What Deepfakes Are and How Common They Are
The term “deepfake” refers specifically to media generated or manipulated using deep learning — neural networks trained on large datasets of real video or audio to produce synthetic output that resembles a specific person. The technology has two primary categories: face-swap deepfakes (replacing one person’s face with another’s in existing video) and full synthesis (generating a person speaking from scratch, typically for audio clones).
The most documented political deepfake is the March 2022 surrender video of Ukrainian President Volodymyr Zelensky. The video appeared on Ukrainian news website Ukraine 24 after a hack, circulated widely on social media, and was taken down by Meta, YouTube, and Twitter/X the same day. Zelensky responded within hours on Telegram, confirming the video was fabricated. UC Berkeley computer vision researcher Hany Farid analyzed the video publicly, identifying a low-resolution encoding strategy used to obscure facial distortions, an unnatural head movement pattern, and lip-sync that did not fully match Ukrainian phonetics. The full documented case is in the Fake Off database →.
The Zelensky video was unusual in its political targeting. The majority of deepfakes in circulation are non-consensual intimate images (estimated at over 96% of all deepfake content by volume, according to Sensity AI’s 2019 research) and synthetic audio clones used for financial fraud. High-profile political deepfakes like the Zelensky video are relatively rare but disproportionately reported.
See also the AI and fake news: 2025 roundup → for documented cases from the past year.

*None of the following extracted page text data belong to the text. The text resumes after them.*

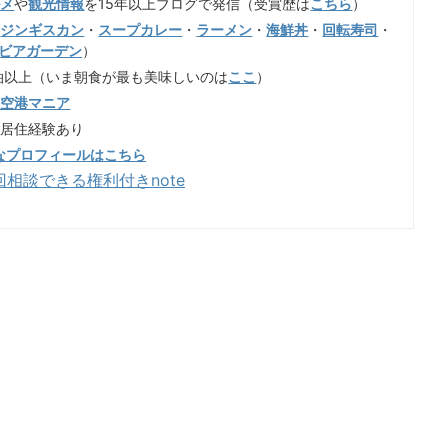
ルメ
や
観光情報
を15年以上ブログで発信（受賞歴は
こちら
）
（
ジンギスカン
・
スープカレー
・
ラーメン
・
海鮮丼
・
回転寿司
・
ビアガーデン
）
泊以上（いま朝食が最も美味しいのは
ここ
）
歳空港マニア
も居住経験あり
なプロフィールはこちら
回相談できる権利付きnote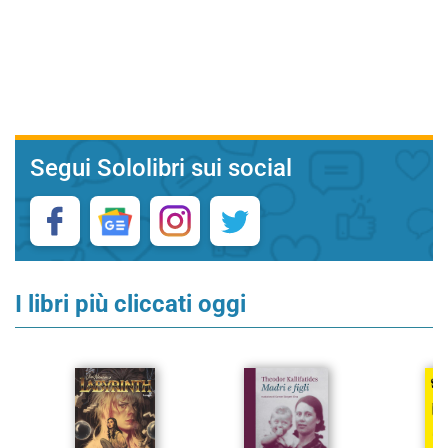
Segui Sololibri sui social
I libri più cliccati oggi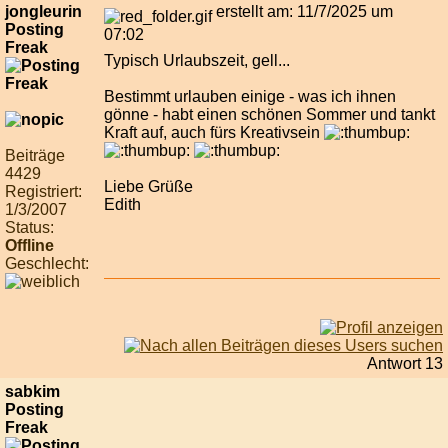
jongleurin
erstellt am: 11/7/2025 um
Posting
07:02
Freak
Typisch Urlaubszeit, gell...
Bestimmt urlauben einige - was ich ihnen
gönne - habt einen schönen Sommer und tankt
Kraft auf, auch fürs Kreativsein
Beiträge
4429
Liebe Grüße
Registriert:
Edith
1/3/2007
Status:
Offline
Geschlecht:
Antwort 13
sabkim
Posting
Freak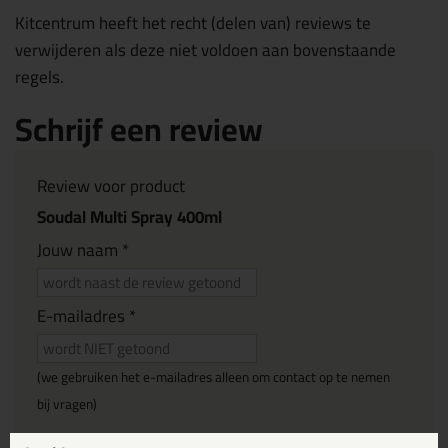
Kitcentrum heeft het recht (delen van) reviews te
verwijderen als deze niet voldoen aan bovenstaande
regels.
Schrijf een review
Review voor product
Soudal Multi Spray 400ml
Jouw naam *
E-mailadres *
(we gebruiken het e-mailadres alleen om contact op te nemen
bij vragen)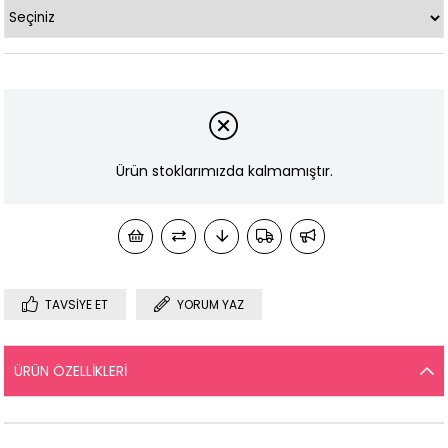
Ürün stoklarımızda kalmamıştır.
TAVSIYE ET
YORUM YAZ
ÜRÜN ÖZELLIKLERI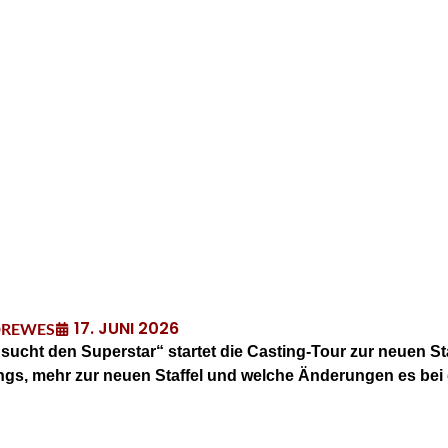
17. JUNI 2026
DREWES
ucht den Superstar“ startet die Casting-Tour zur neuen Staf
ings, mehr zur neuen Staffel und welche Änderungen es bei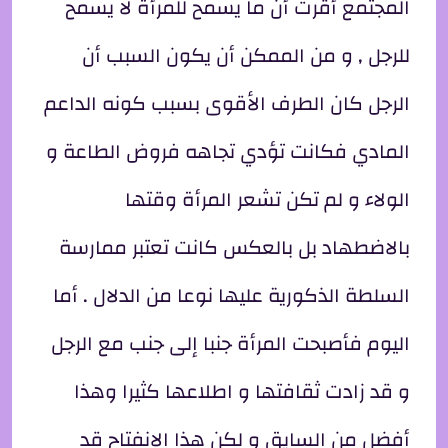
المجتمع أقرت أن ما يسمح للمرأة لا يسمح
للرجل , و من الممكن أن يكون السبب أن
الرجل كان الطرف الأقوى بسبب كونه الداعم
المادي فكانت تؤدي تجاهه فروض الطاعة و
الولاء و لم تكن تشعر المرأة وقتها
بالاضطهاد بل بالعكس كانت تعتبر ممارسة
السلطة الذكورية عليها نوعا من الدلال . أما
اليوم فأصبحت المرأة جنبا إلى جنب مع الرجل
و قد زادت ثقافتها و اطلاعها كثيرا وهذا
أفضل من السايق و لكن هذا الانفتاح قد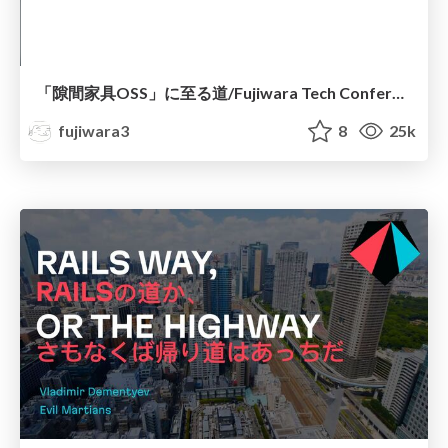
「隙間家具OSS」に至る道/Fujiwara Tech Conference 2025
fujiwara3
8
25k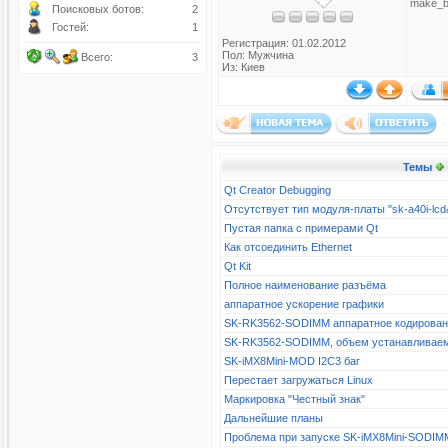
make_b
Поисковых ботов:
2
Гостей:
1
Регистрация: 01.02.2012
Пол: Мужчина
Всего:
3
Из: Киев
Темы
Qt Creator Debugging
Отсутствует тип модуля-платы "sk-a40i-l
Пустая папка с примерами Qt
Как отсоединить Ethernet
Qt Kit
Полное наименование разъёма
аппаратное ускорение графики
SK-RK3562-SODIMM аппаратное кодирова
SK-RK3562-SODIMM, объем устанавливае
SK-iMX8Mini-MOD I2C3 баг
Перестает загружаться Linux
Маркировка "Честный знак"
Дальнейшие планы
Проблема при запуске SK-iMX8Mini-SODIM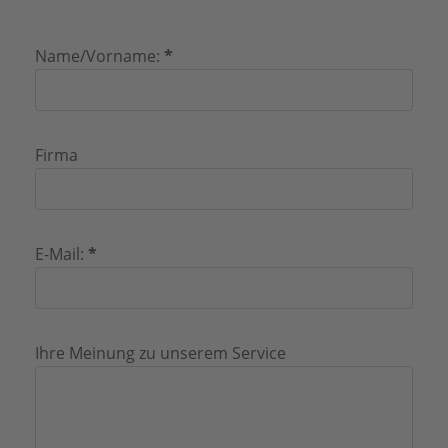
(required)
Name/Vorname:
*
Firma
(required)
E-Mail:
*
Ihre Meinung zu unserem Service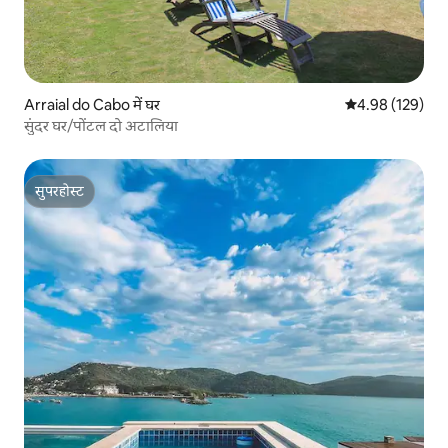
Arraial do Cabo में घर
औसत रेटिंग 5 में स
4.98 (129)
सुंदर घर/पोंटल दो अटालिया
सुपरहोस्ट
सुपरहोस्ट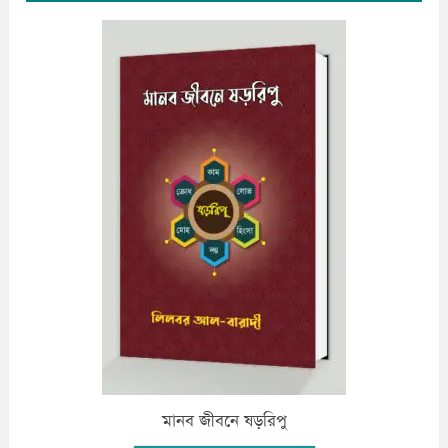
মানব জীবনে ষড়রিপু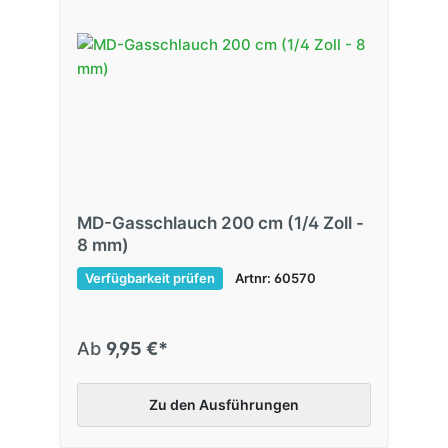
MD-Gasschlauch 200 cm (1/4 Zoll -
8 mm)
Verfügbarkeit prüfen
Artnr: 60570
Ab
9,95 €*
Zu den Ausführungen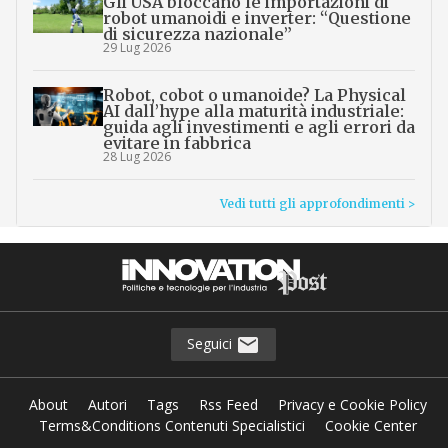
Gli USA bloccano le importazioni di
robot umanoidi e inverter: “Questione
di sicurezza nazionale”
29 Lug 2026
Robot, cobot o umanoide? La Physical
AI dall’hype alla maturità industriale:
guida agli investimenti e agli errori da
evitare in fabbrica
28 Lug 2026
Vedi tutti gli approfondimenti >
Seguici
About
Autori
Tags
Rss Feed
Privacy e Cookie Policy
Terms&Conditions Contenuti Specialistici
Cookie Center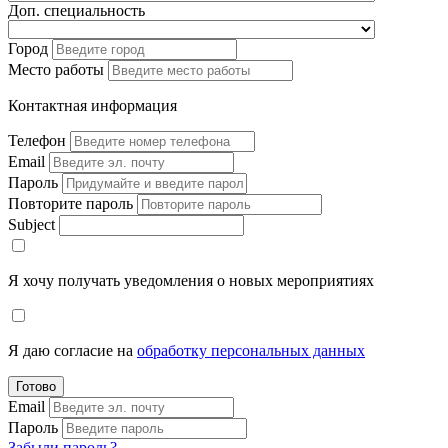
Доп. специальность
Город
Место работы
Контактная информация
Телефон
Email
Пароль
Повторите пароль
Subject
Я хочу получать уведомления о новых мероприятиях
Я даю согласие на
обработку персональных данных
Готово
Email
Пароль
Забыли пароль?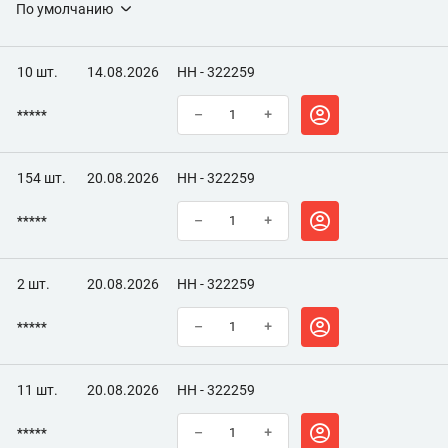
По умолчанию
10 шт.
14.08.2026
НН - 322259
*****
–
+
154 шт.
20.08.2026
НН - 322259
*****
–
+
2 шт.
20.08.2026
НН - 322259
*****
–
+
11 шт.
20.08.2026
НН - 322259
*****
–
+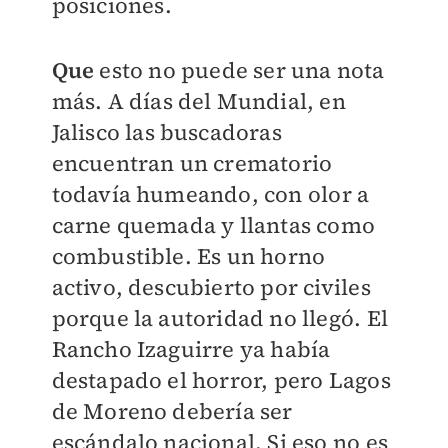
posiciones.
Que
esto no puede ser una nota
más. A días del Mundial, en
Jalisco las buscadoras
encuentran un crematorio
todavía humeando, con olor a
carne quemada y llantas como
combustible. Es un horno
activo, descubierto por civiles
porque la autoridad no llegó. El
Rancho Izaguirre ya había
destapado el horror, pero Lagos
de Moreno debería ser
escándalo nacional. Si eso no es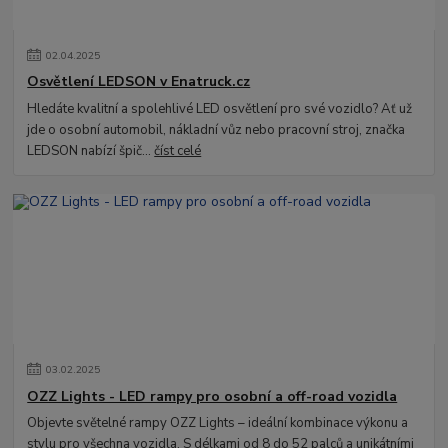
02
.
04
.
2025
Osvětlení LEDSON v Enatruck.cz
Hledáte kvalitní a spolehlivé LED osvětlení pro své vozidlo? Ať už
jde o osobní automobil, nákladní vůz nebo pracovní stroj, značka
LEDSON nabízí špič...
číst celé
03
.
02
.
2025
OZZ Lights - LED rampy pro osobní a off-road vozidla
Objevte světelné rampy OZZ Lights – ideální kombinace výkonu a
stylu pro všechna vozidla. S délkami od 8 do 52 palců a unikátními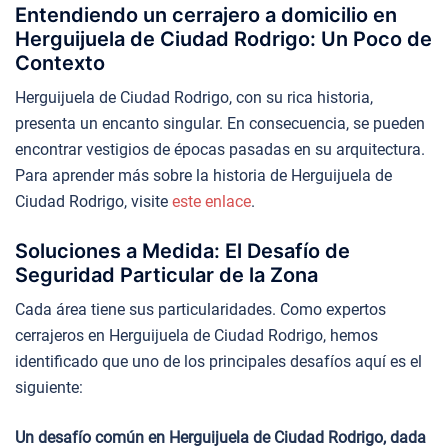
Entendiendo un cerrajero a domicilio en
Herguijuela de Ciudad Rodrigo: Un Poco de
Contexto
Herguijuela de Ciudad Rodrigo, con su rica historia,
presenta un encanto singular. En consecuencia, se pueden
encontrar vestigios de épocas pasadas en su arquitectura.
Para aprender más sobre la historia de Herguijuela de
Ciudad Rodrigo, visite
este enlace
.
Soluciones a Medida: El Desafío de
Seguridad Particular de la Zona
Cada área tiene sus particularidades. Como expertos
cerrajeros en Herguijuela de Ciudad Rodrigo, hemos
identificado que uno de los principales desafíos aquí es el
siguiente:
Un desafío común en Herguijuela de Ciudad Rodrigo, dada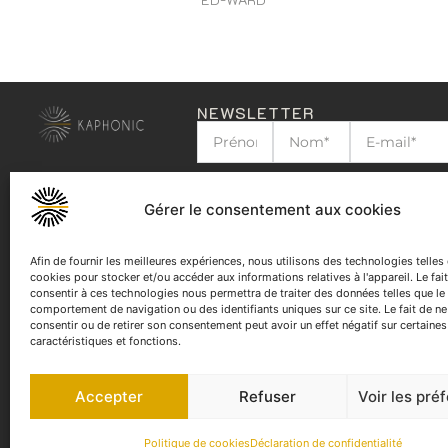
NEWSLETTER
J'ai lu et j'accepte la
politique de confid
Gérer le consentement aux cookies
Afin de fournir les meilleures expériences, nous utilisons des technologies telles
cookies pour stocker et/ou accéder aux informations relatives à l'appareil. Le fai
consentir à ces technologies nous permettra de traiter des données telles que le
comportement de navigation ou des identifiants uniques sur ce site. Le fait de n
consentir ou de retirer son consentement peut avoir un effet négatif sur certaines
caractéristiques et fonctions.
Accepter
Refuser
Voir les pré
Politique de cookies
Déclaration de confidentialité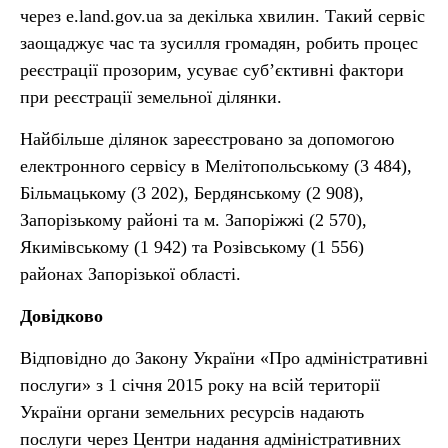
через e.land.gov.ua за декілька хвилин. Такий сервіс
заощаджує час та зусилля громадян, робить процес
реєстрації прозорим, усуває суб’єктивні фактори
при реєстрації земельної ділянки.
Найбільше ділянок зареєстровано за допомогою
електронного сервісу в Мелітопольському (3 484),
Більмацькому (3 202), Бердянському (2 908),
Запорізькому районі та м. Запоріжжі (2 570),
Якимівському (1 942) та Розівському (1 556)
районах Запорізької області.
Довідково
Відповідно до Закону України «Про адміністративні
послуги» з 1 січня 2015 року на всій території
України органи земельних ресурсів надають
послуги через Центри надання адміністративних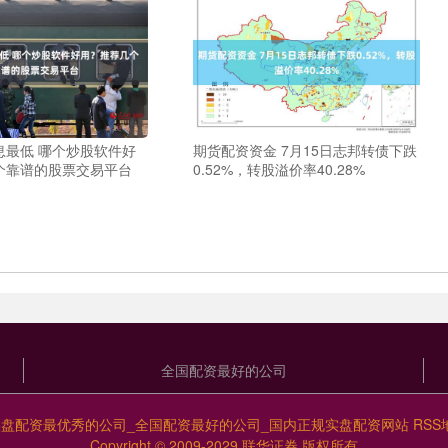
息最低 哪个炒股软件好
期货配资资金 7月15日志邦转债下跌
个靠谱的股票交易平台
0.52%，转股溢价率40.28%
全国配资最好的公司
实盘配资最优秀的公司_全国配资最好的公司_国内正规实盘配资网站
RSS
Copyright
© 2009-2029
联华证券
版权所有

Visual Indicators: What to Look For
Visual artifact analysis works best on lower-quality deepfakes. High-quality synthetic video produced by state-level actors or professional operations may show none of these artifacts. Apply visual analysis as a first check — it can quickly confirm a low-quality fake — but do not rely on absence of artifacts as confirmation of authenticity.
Eye Blinking and Movement
Early-generation deepfake models (pre-2020) struggled with realistic blinking because training datasets contained fewer closed-eye frames than open-eye frames. This produced videos where the subject blinked rarely or not at all. Current models have largely corrected this, but rapid lateral eye movement and unnatural saccades (the micro-jumps the eyes make when scanning) remain difficult to synthesize convincingly. Watch a segment at 0.25x speed and observe whether eye movement looks physically plausible for a person speaking conversationally.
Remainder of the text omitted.